Despite my assurances to myself that I would be cool about this whole “pregnancy bullshit”—as I’ve taken to calling it whenever I talk about going another round—andnot obsess over cervical fluid, pangs in the lower lady regions, and random appearances and disappearances of suspected preg-symptoms, I am about as far as one can get from cool. I’m hot. Burning. Hellfire hot.
“Really? How do you know? Really?” Mr. Crud asks, eyes wide.
“I’ve been feeling action in the lady parts. Cramps mainly. But it could just be gas,” I say.
“Don’t cramps mean--?”
“Not necessarily.” I decline to explain mittlelschmerz, the term for the slight, one-sided cramping that ladies can feel when ovulation begins, which I felt. At least I think I did.
After checking numerous fertility calculators, I compiled my data and found the fertile days. I tried not to talk up the days too much lest I scare Mr. Crud and lead to, ahem, other issues that may impede the making of a Peabody 3. Then I got to scrutinizing my fluids. We both decided that we wouldn’t put too much pressure on ourselves this month. No carpet-bombing, just leisurely good times with the one you love. Nonetheless a week ago as I lay in viparita karani in yoga class, I felt the slight cramping commence. We had some leisurely good times that morning so I wondered. Could it?
And for the last week, I did a pretty good job of letting it go. I told myself that I was quitting smoking (a-fucking-gain, I know) because smoking is dumb, all my friends are doing it, and I was tired of the extra phlegm in the morning. The quitting has nothing to do with Peabody.

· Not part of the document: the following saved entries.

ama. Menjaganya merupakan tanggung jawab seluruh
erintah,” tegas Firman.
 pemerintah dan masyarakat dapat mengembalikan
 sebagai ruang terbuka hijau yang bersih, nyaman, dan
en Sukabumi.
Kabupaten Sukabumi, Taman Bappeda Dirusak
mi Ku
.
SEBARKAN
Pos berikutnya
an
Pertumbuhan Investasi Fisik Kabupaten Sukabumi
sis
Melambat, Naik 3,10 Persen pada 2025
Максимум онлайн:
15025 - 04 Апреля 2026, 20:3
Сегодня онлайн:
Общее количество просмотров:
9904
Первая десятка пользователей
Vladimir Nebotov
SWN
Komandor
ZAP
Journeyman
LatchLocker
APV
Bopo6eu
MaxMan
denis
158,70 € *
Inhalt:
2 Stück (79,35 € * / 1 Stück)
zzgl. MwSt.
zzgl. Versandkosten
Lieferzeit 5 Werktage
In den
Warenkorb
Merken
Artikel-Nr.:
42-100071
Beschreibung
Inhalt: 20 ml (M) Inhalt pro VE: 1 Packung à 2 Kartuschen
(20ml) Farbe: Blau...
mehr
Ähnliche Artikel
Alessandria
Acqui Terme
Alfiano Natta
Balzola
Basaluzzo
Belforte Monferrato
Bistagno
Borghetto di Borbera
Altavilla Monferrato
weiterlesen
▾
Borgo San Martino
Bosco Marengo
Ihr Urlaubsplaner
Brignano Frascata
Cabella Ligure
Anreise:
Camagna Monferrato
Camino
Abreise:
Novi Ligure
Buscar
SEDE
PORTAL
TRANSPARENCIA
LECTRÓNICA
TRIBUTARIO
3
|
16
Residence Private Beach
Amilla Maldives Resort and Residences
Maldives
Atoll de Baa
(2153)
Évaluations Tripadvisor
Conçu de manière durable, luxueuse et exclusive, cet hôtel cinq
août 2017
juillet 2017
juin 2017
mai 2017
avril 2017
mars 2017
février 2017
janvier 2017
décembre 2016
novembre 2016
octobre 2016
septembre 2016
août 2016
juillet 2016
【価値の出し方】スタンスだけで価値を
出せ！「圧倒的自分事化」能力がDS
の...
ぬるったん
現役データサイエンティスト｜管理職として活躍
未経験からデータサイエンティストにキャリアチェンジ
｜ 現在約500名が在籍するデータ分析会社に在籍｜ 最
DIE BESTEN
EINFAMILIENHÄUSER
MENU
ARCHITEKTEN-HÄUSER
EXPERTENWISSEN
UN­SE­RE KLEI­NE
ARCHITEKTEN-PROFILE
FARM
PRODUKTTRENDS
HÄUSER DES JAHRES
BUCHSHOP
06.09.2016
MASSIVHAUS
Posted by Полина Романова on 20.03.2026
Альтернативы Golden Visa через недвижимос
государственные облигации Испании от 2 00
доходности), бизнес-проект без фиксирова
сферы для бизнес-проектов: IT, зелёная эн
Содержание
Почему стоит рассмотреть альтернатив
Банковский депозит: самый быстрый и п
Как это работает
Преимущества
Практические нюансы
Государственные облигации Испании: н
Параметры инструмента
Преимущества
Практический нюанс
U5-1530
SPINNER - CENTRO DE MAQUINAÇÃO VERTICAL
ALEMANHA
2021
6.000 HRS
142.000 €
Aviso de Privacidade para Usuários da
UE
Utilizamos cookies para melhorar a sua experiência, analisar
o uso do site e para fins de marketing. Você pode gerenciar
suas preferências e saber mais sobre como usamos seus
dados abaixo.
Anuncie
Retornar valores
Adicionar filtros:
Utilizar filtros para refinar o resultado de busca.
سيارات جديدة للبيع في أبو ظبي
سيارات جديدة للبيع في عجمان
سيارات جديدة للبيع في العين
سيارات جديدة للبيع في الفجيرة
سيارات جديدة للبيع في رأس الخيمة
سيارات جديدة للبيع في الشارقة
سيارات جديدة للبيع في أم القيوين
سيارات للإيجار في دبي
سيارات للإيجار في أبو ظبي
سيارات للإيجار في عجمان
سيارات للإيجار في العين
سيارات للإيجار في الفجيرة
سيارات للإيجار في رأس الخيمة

Friday I almost surrendered my post-work week cocktail, but relented at the last moment. This could be the last cocktail I sip for a long, long time. Better to seize the day by the salt plum vodka martini than to lament what could have been the following Friday. I remembered my mantra: All or nothing. If this martini has any negative effect, it would be to hamper fertilization and/or implantation. I remind myself of all the times multiple doctors have assured me that nothing I ate, drank, or smoked during the first 4 weeks of pregnancy could have caused a miscarriage.
“So, when can you find out for sure?” Mr. Crud asks.
“Next weekend. Actually next Monday.”
“Oh. That’ll make for a long week.”
It already has for the both of us. Time drags. Each twinge I feel in my lower abdomen sets me spinning. I have dipped my toe back into the pregnancy and miscarriage website-a-palooza and swing between feeling comforted and totally freaked out. I allow myself to ponder the trajectory of my theoretical pregnancy, both the good outcomes (With a potential due date in early January there will be no hell trip through snowstorms for Christmas on the east coast!) and bad (If we get another ultrasound of doom, I’ll at least be evacuated of another dead baby by the 4th of July. Just in time to get shit-faced and take up smoking again!).
See what I mean? So not cool.
Last night Mr. Crud flops into bed and rolls over for a hug. “I got the super Sundays,” he says. “The Sundays” refers to the unsavory salad roll of mega dread of the week ahead and regret of the weekend promise left unfulfilled.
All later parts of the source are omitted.